### What you need to do
Only those lines from the one with "Mask all regions" through the last line of the material below should be output, each exactly as it appears.

### Source data
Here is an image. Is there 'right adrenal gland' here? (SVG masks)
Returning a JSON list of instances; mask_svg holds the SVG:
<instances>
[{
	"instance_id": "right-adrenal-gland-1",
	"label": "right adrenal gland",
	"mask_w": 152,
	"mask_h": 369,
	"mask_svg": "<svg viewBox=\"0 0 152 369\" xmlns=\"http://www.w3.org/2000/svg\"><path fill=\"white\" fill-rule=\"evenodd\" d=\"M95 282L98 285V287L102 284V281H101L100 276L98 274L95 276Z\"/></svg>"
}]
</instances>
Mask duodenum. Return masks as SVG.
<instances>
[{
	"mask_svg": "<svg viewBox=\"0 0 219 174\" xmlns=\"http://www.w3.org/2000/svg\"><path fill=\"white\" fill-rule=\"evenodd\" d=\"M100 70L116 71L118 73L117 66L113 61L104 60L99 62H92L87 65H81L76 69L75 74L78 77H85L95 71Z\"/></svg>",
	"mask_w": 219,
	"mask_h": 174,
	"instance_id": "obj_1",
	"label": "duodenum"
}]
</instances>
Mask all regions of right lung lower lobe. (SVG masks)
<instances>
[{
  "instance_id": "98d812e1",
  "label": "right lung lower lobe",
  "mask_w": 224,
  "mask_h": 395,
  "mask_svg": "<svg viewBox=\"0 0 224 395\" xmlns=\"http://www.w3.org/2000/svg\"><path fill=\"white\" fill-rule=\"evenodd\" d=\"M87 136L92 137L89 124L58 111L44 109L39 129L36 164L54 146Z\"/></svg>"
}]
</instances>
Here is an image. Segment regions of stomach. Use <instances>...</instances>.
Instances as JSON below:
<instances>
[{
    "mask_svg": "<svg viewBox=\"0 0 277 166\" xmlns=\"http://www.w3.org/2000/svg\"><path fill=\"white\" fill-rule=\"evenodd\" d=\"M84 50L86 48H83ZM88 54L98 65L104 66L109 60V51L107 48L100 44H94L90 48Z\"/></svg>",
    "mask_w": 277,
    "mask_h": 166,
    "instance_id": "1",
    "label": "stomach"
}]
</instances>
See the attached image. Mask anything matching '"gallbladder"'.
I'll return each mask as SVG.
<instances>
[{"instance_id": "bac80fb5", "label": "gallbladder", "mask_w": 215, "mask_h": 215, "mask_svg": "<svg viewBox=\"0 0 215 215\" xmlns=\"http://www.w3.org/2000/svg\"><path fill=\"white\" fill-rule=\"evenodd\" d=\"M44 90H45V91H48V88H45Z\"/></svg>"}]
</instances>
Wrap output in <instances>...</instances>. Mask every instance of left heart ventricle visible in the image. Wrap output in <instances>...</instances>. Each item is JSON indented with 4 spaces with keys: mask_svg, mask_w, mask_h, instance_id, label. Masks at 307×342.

### Task response
Mask all regions of right lung lower lobe. (SVG masks)
<instances>
[{
  "instance_id": "98d812e1",
  "label": "right lung lower lobe",
  "mask_w": 224,
  "mask_h": 395,
  "mask_svg": "<svg viewBox=\"0 0 224 395\" xmlns=\"http://www.w3.org/2000/svg\"><path fill=\"white\" fill-rule=\"evenodd\" d=\"M87 136L92 137L89 124L58 111L44 109L39 129L36 164L54 146Z\"/></svg>"
}]
</instances>
Here is an image. Segment regions of stomach. Use <instances>...</instances>.
Instances as JSON below:
<instances>
[{
    "mask_svg": "<svg viewBox=\"0 0 277 166\" xmlns=\"http://www.w3.org/2000/svg\"><path fill=\"white\" fill-rule=\"evenodd\" d=\"M84 50L86 48H83ZM88 54L98 65L104 66L109 60V51L107 48L100 44H94L90 48Z\"/></svg>",
    "mask_w": 277,
    "mask_h": 166,
    "instance_id": "1",
    "label": "stomach"
}]
</instances>
See the attached image. Mask anything matching '"gallbladder"'.
I'll return each mask as SVG.
<instances>
[{"instance_id": "bac80fb5", "label": "gallbladder", "mask_w": 215, "mask_h": 215, "mask_svg": "<svg viewBox=\"0 0 215 215\" xmlns=\"http://www.w3.org/2000/svg\"><path fill=\"white\" fill-rule=\"evenodd\" d=\"M44 90H45V91H48V88H45Z\"/></svg>"}]
</instances>
Wrap output in <instances>...</instances>. Mask every instance of left heart ventricle visible in the image. Wrap output in <instances>...</instances>. Each item is JSON indented with 4 spaces with keys: mask_svg, mask_w, mask_h, instance_id, label. Masks at 307×342.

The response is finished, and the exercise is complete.